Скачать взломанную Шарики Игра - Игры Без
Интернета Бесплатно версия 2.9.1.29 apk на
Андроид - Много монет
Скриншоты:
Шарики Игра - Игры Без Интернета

* What this task involves:
For each line of the entries that includes "Интернета", show that line.

* Written response:
Интернета Бесплатно версия 2.9.1.29 apk на
Шарики Игра - Игры Без Интернета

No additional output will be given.